> **TRY IT**: The data is to be set down once more, exactly as it reads.

> **INPUT DATA**:
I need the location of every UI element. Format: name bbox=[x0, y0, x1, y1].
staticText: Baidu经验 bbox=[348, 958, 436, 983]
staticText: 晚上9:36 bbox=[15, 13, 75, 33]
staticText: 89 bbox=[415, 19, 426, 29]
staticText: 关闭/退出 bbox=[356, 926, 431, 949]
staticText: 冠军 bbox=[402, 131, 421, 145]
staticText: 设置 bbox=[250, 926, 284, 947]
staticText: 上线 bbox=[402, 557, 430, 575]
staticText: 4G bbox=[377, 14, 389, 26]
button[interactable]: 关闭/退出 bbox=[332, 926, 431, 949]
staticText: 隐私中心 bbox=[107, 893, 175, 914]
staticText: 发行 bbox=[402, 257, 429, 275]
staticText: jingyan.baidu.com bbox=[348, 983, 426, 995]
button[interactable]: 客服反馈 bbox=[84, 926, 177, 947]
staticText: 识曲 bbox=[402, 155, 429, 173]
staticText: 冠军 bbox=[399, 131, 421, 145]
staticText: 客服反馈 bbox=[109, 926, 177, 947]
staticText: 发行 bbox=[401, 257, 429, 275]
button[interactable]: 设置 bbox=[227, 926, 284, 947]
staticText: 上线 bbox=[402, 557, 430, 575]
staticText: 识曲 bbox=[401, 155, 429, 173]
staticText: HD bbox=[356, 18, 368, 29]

> **SOLUTION TO THIS EXERCISE**:
I need the location of every UI element. Format: name bbox=[x0, y0, x1, y1].
staticText: Baidu经验 bbox=[348, 958, 436, 983]
staticText: 晚上9:36 bbox=[15, 13, 75, 33]
staticText: 89 bbox=[415, 19, 426, 29]
staticText: 关闭/退出 bbox=[356, 926, 431, 949]
staticText: 冠军 bbox=[402, 131, 421, 145]
staticText: 设置 bbox=[250, 926, 284, 947]
staticText: 上线 bbox=[402, 557, 430, 575]
staticText: 4G bbox=[377, 14, 389, 26]
button[interactable]: 关闭/退出 bbox=[332, 926, 431, 949]
staticText: 隐私中心 bbox=[107, 893, 175, 914]
staticText: 发行 bbox=[402, 257, 429, 275]
staticText: jingyan.baidu.com bbox=[348, 983, 426, 995]
button[interactable]: 客服反馈 bbox=[84, 926, 177, 947]
staticText: 识曲 bbox=[402, 155, 429, 173]
staticText: 冠军 bbox=[399, 131, 421, 145]
staticText: 客服反馈 bbox=[109, 926, 177, 947]
staticText: 发行 bbox=[401, 257, 429, 275]
button[interactable]: 设置 bbox=[227, 926, 284, 947]
staticText: 上线 bbox=[402, 557, 430, 575]
staticText: 识曲 bbox=[401, 155, 429, 173]
staticText: HD bbox=[356, 18, 368, 29]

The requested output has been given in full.